Pinaki Sarder, PhD, assistant professor of pathology and anatomical sciences and senior author on the paper, left, with lead author Brendon R. Lutnick, a doctoral candidate.
New Tool Allows for Easier Reading of Medical Images
Published March 1, 2019 This content is archived.
story based on news release by ellen goldbaum
Department of Pathology and Anatomical Sciences researchers have developed a tool that lets medical professionals analyze images without engineering expertise.
Digital images of biopsies are especially valuable in diagnosing and tracking the progression of certain diseases, such as chronic kidney disease and cancer.
Computational tools called neural networks, which focus on complex pattern recognition, are well suited to such applications. But because machine learning is so complex, medical professionals typically rely on computer engineers to “train” or modify neural networks to properly annotate or interpret medical images.
Able to Digitize Medical Images of Any Organ
The technique developed by the Jacobs School of Medicine and Biomedical Sciences researchers was described in a paper published Feb. 11 in Nature Machine Intelligence.
Expected to be applicable to digitize medical images of any organ, the researchers demonstrated the tool with histology images of chronic kidney disease and magnetic resonance images of the human prostate gland.
The tool and the image data that were used for its development are now publicly available.

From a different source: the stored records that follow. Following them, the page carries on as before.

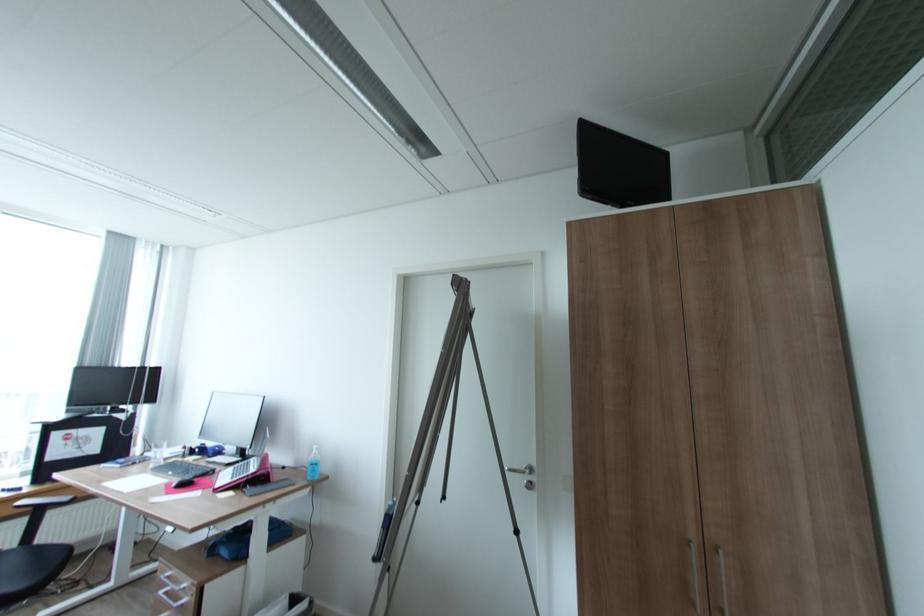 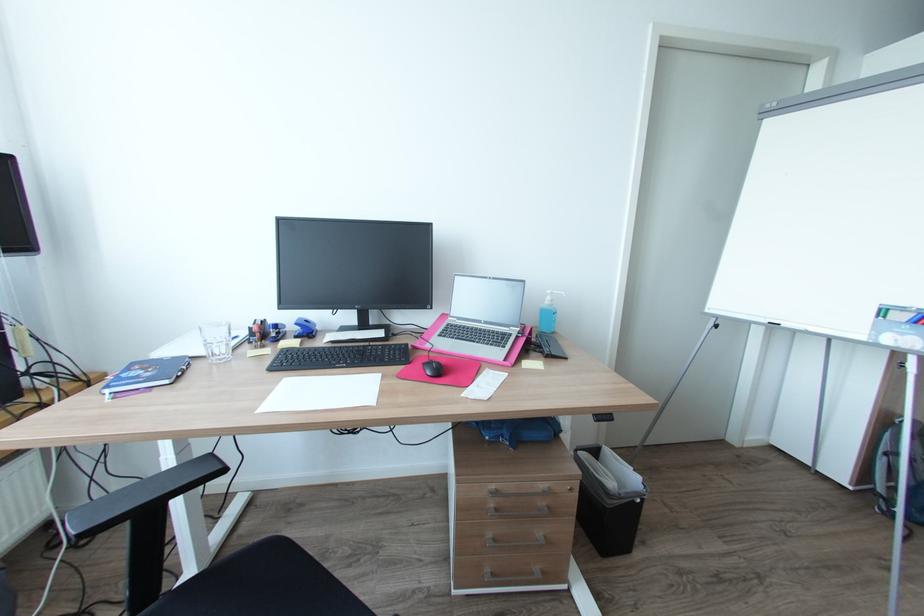 Question: I am providing you with two images of the same scene from different viewpoints. Which of the following objects are not visible in image2?

Choices:
 (A) red whiteboard marker
 (B) blue stapler
 (C) chair sitting surface
 (D) none of these

Answer: (D) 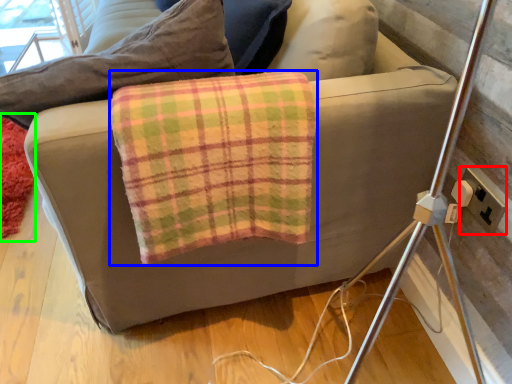 Question: Based on their relative distances, which object is nearer to electric outlet (highlighted by a red box)? Choose from material (highlighted by a blue box) and mat (highlighted by a green box).

Choices:
 (A) material
 (B) mat

Answer: (A) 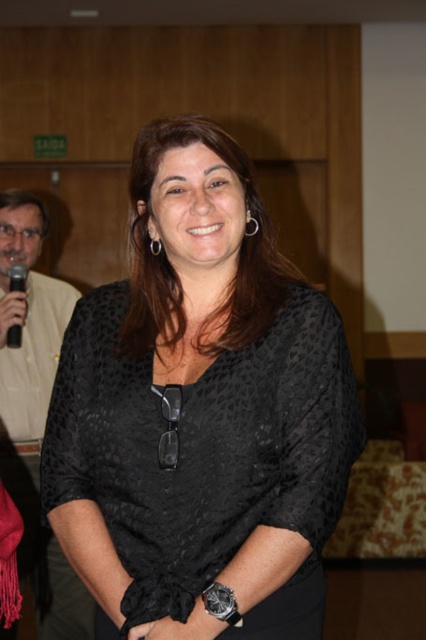 You are an event planner setting up a camera for a photo shoot in the described scene. The camera needs to focus on the matte beige shirt at left. Where should you position the camera to capture the shirt in the frame?

The matte beige shirt at left is located at the 2D coordinates point (x=34, y=410), so position the camera to aim at that point to capture the shirt in the frame.

You are organizing a clothing display and need to arrange the black dotted blouse at center and the matte beige shirt at left based on their sizes. Which one should be placed first in a size ascending order?

The black dotted blouse at center has a smaller size compared to matte beige shirt at left, so it should be placed first in a size ascending order. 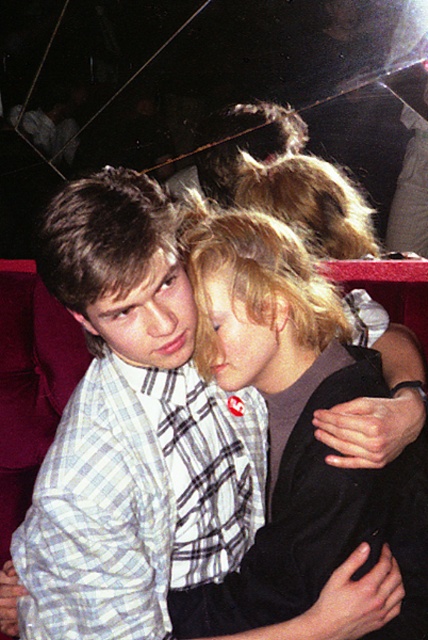 In the scene shown: Does white checkered shirt at center have a larger size compared to blonde hair at center?

Actually, white checkered shirt at center might be smaller than blonde hair at center.

Who is more forward, (x=65, y=461) or (x=284, y=612)?

Point (x=65, y=461)

Locate an element on the screen. white checkered shirt at center is located at coordinates (137, 500). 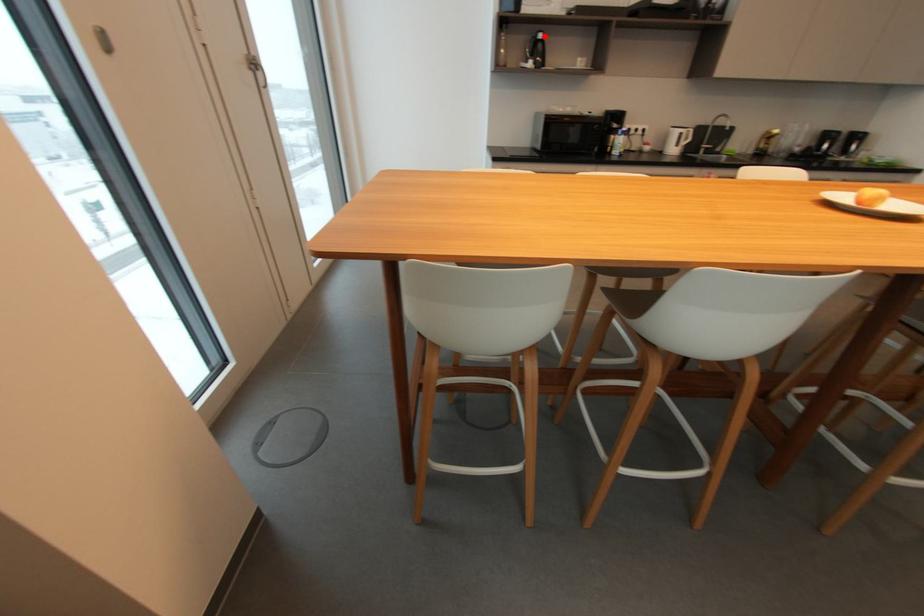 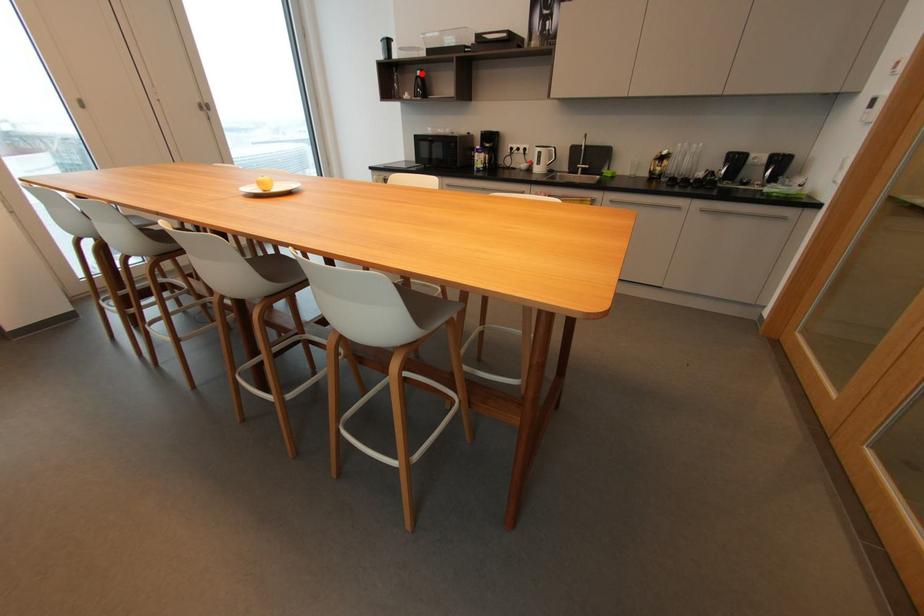 I am providing you with two images of the same scene from different viewpoints. A red point is marked on the first image and another point is marked on the second image. Does the point marked in image1 correspond to the same location as the one in image2?

Yes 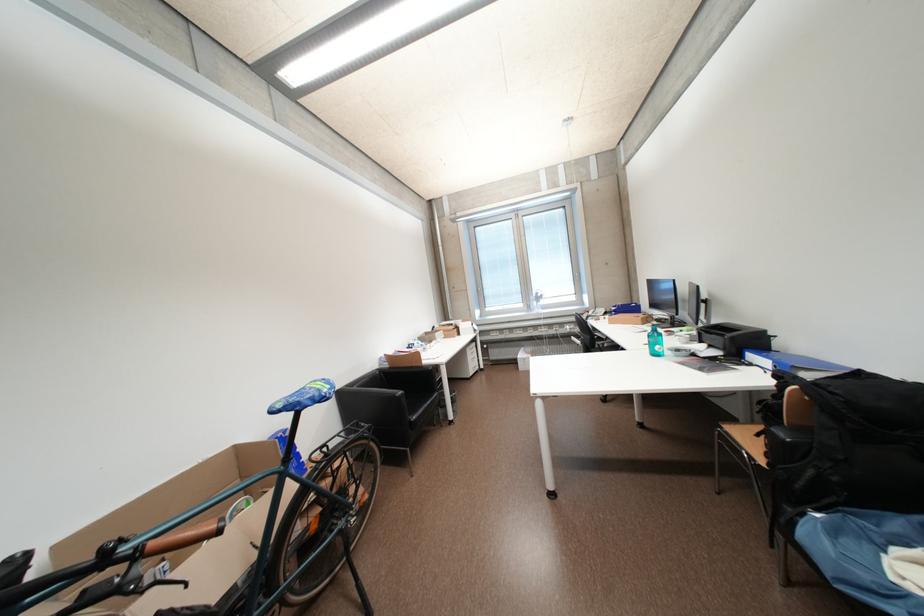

“We have created an automatic, human-in-the-loop segmentation tool for pathologists and radiologists,” says Pinaki Sarder, PhD, corresponding and senior author, and assistant professor of pathology and anatomical sciences.
The paper’s lead author is Brendon R. Lutnick, a doctoral student in computational cell biology, anatomy and pathology working on his dissertation research under Sarder’s supervision.
System Increases Efficiency With Each Use
Designed with what the researchers call an intuitive interface, the tool automatically improves annotation and segmentation of medical images based on what it “learns” from the way the human user interacts with the system.
“With our system, you don’t have to know any machine learning,” Sarder says. “Now medical professionals can do structure annotation by themselves.”
“The technique empowers medical professionals for the first time to use their own familiar tools, such as a commonly used whole-slide viewer for image annotation, without getting lost in the translation of machine learning jargon,” he adds.
Lutnick explains that the system is designed to improve its performance as it is “trained” on the same dataset.
“You want to train it on your own dataset iteratively,” he says. “This optimizes the workload of the expert annotator as the system becomes more efficient each time you use it.”
More Precise Understanding of Disease State
The system improves iteratively; essentially learning each time the medical professional redraws a boundary on an image to pinpoint a particular structure or abnormality.
The ultimate goal is a more precise understanding of a patient’s disease state.
“When you take a biopsy, you want to figure out the image features and what they tell you about disease progression,” Sarder says.
He explains that, for example, a darker red area on an image of the glomerulus in the kidney — where waste products are filtered from blood — indicates sclerosis, which may signal that the disease has progressed.
The more precisely the boundaries of those areas can be defined, the better the understanding of what stage of disease the patient is in and how it may progress in the future.
“The system performs better each time, so the burden of the human operating the machine is reduced with each iteration,” Lutnick says. “Each time the individual redraws a boundary on a sample, the system is learning. Importantly, this interaction allows the human to understand the weaknesses of the machine as it learns.”
The image shows how the UB tool works, when applied to histology image data. The large background image shows a mouse renal tissue section with kidney structures called glomeruli marked via automatically estimated boundaries. The boundaries can be iteratively updated during system training. The glomeruli structures change when the disease has progressed.
UB and NIH Main Sources of Project Funding
Co-authors from the Jacobs School are:
- Brandon G. Ginley, a doctoral student in computational cell biology, anatomy and pathology
- Darshana Govind, a doctoral student in computational cell biology, anatomy and pathology
- John E. Tomaszewski, MD, SUNY Distinguished Professor and the Peter A. Nickerson, PhD, Professor and Chair of pathology and anatomical sciences
- Rabi Yacoub, MD, assistant professor of medicine in the Division of Nephrology
Other co-authors are from the following institutions:
- Medical College of Wisconsin
- University of California, Davis Medical Center
- Washington University School of Medicine, St. Louis
Funding for the research was provided by the University at Buffalo, including an IMPACT award, and by Sarder’s grant from the National Institute for Diabetes and Digestive and Kidney Diseases.